2014 — 31 May: Saturday
May seems to have been hanging around for a very long time, somehow. As I wait1 I'm catching up on the latest news from NPR — which, at this point, is still operating on the assumption that it's yesterday.
I've just updated...
... BlackBeast's external graphics card's video driver, on the (possibly equally-mistaken) assumption that the Windows 8.1 update that's just popped out of their "system" is in some sense 'better' than the more generic update I installed direct from the card's manufacturer two or three weeks ago. Microsoft's own driver information is not yet available (though they thanked me for my interest) so I have no idea what the update brings to the table.
I'm very trusting.2
Lord, enlighten thou our enemies
Thus spake Coleridge, according to John Stuart Mill, regarding Tory philosophers. Now, I admit I've been unaware of Charles Krauthammer (though I'm liking the name already). This scalpel slicing of him made me smile as I winced. A brace of tasty snippets:
Conservatism was different in Mill's time. What he rejoiced at in Coleridge's example was the prospect of deliverance from "the owl-like dread of light, the drudge-like aversion to change, which were the characteristics of the old unreasoning race of bigots" — Sir Leicester Dedlock, for example, or the Duke of Wellington. A conservative intellectual was virtually an oxymoron before the Industrial Revolution; too much cleverness made a man "unsound."
Facility in framing the conventional wisdom, however vacuous, with perfect assurance — indeed, with an edge of impatience in one's voice that such truisms need to be explained at all — is a singular gift, and probably the supreme qualification for an op-ed columnist or talk-show guest.
I'm not autistic...
... because I can empathise with this! Though I also find it hard to understand what other people are thinking (and, more particularly, why they think what they think).

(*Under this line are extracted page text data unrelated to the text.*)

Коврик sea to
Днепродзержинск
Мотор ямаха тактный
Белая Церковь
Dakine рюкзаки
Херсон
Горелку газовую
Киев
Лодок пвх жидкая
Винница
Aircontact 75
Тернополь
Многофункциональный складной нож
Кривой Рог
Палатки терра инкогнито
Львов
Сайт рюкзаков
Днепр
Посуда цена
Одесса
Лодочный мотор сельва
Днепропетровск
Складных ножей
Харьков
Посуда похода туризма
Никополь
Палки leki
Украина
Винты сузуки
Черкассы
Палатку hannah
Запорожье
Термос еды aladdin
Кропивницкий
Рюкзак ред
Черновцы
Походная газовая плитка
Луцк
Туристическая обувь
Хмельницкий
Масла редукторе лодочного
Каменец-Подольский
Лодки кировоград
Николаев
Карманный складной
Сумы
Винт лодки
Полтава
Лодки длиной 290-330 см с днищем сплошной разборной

If you are at all spooked by ventriloquists' dummies, Kaspar could strike you as rather creepy. To many children with autism and related disorders, though, he has proved a source of joy and
insight.
Children with autism find it hard to understand what other people are thinking, and see them as behaving in dauntingly and upsettingly complicated ways. A robot can be more comprehensible,
which may be why some kids with this type of disorder are strongly drawn to them.

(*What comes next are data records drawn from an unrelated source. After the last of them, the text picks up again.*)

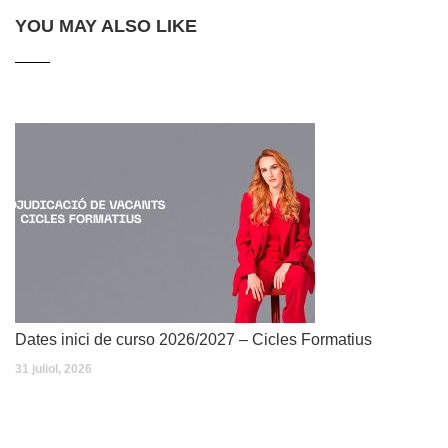
YOU MAY ALSO LIKE
Dates inici de curso 2026/2027 – Cicles Formatius
31 juliol, 2026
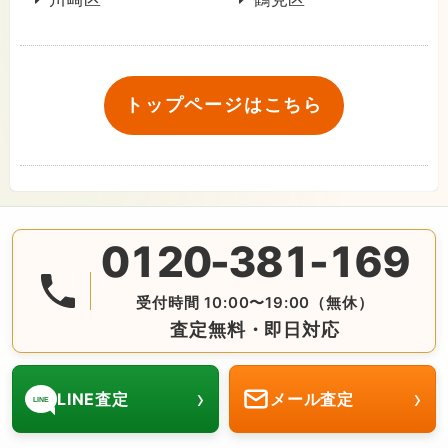
トップページはこちら
0120-381-169
無料の電話査定・見積もり お問合せは番号をタップ♪ AM10:
受付時間 10:00〜19:00（無休）
査定無料・即日対応
›
›
LINE査定
メール査定
LINE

The only "Kaspar" I recall was the Kaspar Hauser described in either (or quite possibly both) "Great World Mysteries" (by Eric Frank Russell) and "Stranger than Science" (by Frank Edwards). Also creepy.
There is little...
... by which you can distinguish between the simplistic advice contained in the BBC's "Moneybox" and NPR's "Marketplace money"... except the accents of the participants. Greed and sharp practices are prevalent in both societies, it seems.
What's the point...
... of hosting a trailer on Vimeo, but giving no help to the hapless would-be viewer? Erm, that would be me. Pity. His interview on NPR was quite amusing. (I know, I know, it plays perfectly on Chrome, Pale Moon, and IE11. But not on Firefox...)
When I toddled along to an actual cinema recently-ish to see "Gravity" in 3D, I picked up a freebie little review/preview magazine. (Actually, inspecting the front cover closely suggests I should have paid £2 for it... Oops!) Today's DVD delivery...

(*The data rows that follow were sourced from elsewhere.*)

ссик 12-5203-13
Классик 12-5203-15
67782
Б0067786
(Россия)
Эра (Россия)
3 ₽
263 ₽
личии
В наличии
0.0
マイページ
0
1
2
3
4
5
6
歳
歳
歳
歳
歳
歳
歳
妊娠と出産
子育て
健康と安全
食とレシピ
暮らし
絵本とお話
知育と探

... is the fourth of the five films I have that were rated (by that magazine) the "finest films from the cast of" the second Hunger Games film. I am still missing "Slither" with Elizabeth Banks, but have decided to risk it. I'm hoping it will be another "Tremors" (as it were). I already had:
Three excellent films.
If this is...
... true, it's beyond satire:
To every parent Facebook should say: "Your children spend hours every day with us. We spy upon them much more efficiently than you will ever be able to. And we won't tell you what we
know about them."
Only that, just the truth. That will be enough. But the crowd that runs Facebook, that small bunch of rich and powerful people, will never lean in close enough to tell you the truth.
Mark Zuckerberg recently spent $30m (£18m) buying up all the houses around his own in Palo Alto, California. Because he needs more privacy.
I wonder how many houses you can buy in Palo Alto for $30m? Fewer than half a dozen, I suspect.